═════ Provided records ═════

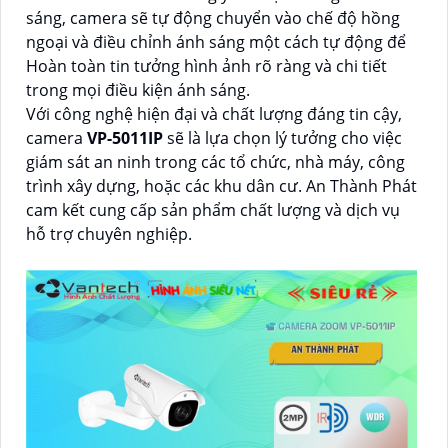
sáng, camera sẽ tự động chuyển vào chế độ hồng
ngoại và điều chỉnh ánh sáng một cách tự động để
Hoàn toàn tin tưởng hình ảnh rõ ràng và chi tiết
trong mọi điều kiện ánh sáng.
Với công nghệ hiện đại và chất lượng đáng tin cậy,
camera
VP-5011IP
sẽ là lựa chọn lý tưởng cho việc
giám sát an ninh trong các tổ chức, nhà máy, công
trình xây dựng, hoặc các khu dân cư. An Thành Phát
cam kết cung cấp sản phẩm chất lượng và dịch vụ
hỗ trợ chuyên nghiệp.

═════
═════ Provided records ═════

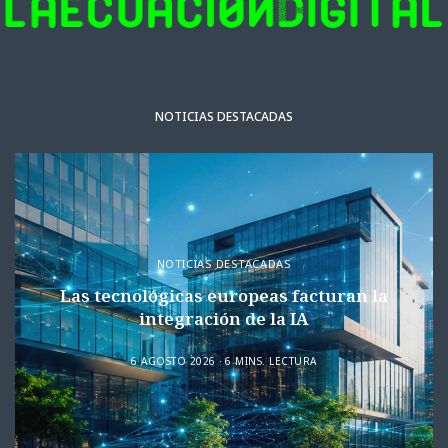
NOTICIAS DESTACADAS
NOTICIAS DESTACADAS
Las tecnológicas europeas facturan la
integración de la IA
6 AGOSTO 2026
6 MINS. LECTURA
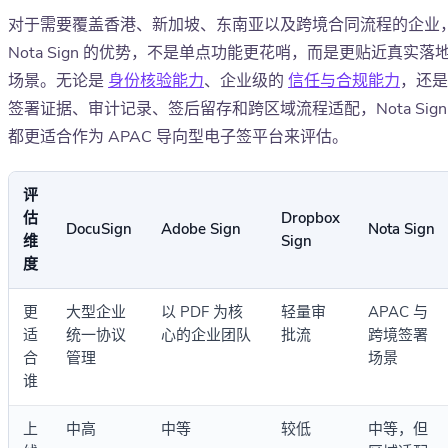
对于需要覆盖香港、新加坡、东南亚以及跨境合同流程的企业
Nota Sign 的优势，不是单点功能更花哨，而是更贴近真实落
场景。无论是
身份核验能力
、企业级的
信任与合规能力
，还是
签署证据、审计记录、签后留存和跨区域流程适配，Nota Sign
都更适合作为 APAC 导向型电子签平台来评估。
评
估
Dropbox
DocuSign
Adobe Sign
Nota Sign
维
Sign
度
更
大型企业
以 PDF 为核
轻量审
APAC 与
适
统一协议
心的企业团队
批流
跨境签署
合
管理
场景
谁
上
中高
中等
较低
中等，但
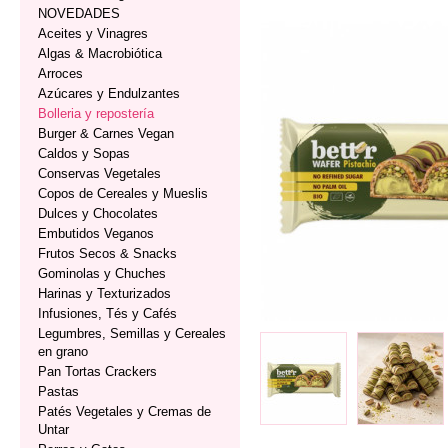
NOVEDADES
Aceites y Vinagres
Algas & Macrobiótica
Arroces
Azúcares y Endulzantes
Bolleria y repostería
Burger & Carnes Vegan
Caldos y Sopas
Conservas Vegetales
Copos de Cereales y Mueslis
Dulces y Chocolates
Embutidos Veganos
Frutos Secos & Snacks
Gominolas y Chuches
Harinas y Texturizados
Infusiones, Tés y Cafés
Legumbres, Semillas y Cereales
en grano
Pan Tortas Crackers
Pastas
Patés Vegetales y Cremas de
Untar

═════
═════ Provided records ═════

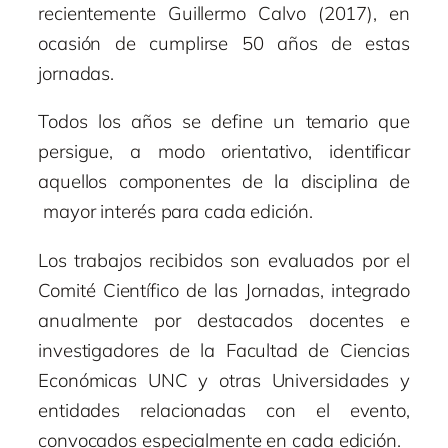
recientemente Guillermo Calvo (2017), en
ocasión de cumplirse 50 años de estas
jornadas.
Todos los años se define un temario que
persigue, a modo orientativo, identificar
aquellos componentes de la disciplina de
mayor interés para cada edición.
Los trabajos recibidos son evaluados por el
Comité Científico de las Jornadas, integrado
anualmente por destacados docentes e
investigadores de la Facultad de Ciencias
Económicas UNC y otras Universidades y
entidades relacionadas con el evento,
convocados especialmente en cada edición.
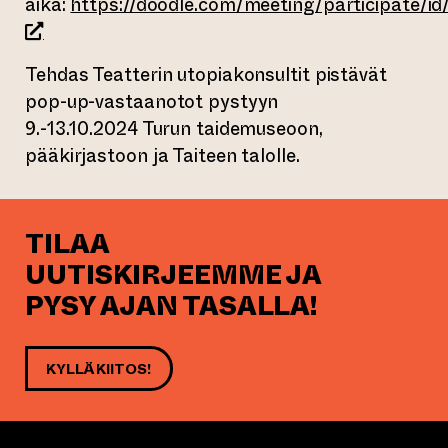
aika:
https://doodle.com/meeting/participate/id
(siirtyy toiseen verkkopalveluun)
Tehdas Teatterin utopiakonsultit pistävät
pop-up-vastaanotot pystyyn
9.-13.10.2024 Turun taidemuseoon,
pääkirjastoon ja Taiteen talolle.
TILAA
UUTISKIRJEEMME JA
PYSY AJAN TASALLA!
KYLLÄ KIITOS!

═════

- _What to produce_:
Look through the entries for lines containing the word "động" and return each one.

- _Solution below_:
sáng, camera sẽ tự động chuyển vào chế độ hồng
ngoại và điều chỉnh ánh sáng một cách tự động để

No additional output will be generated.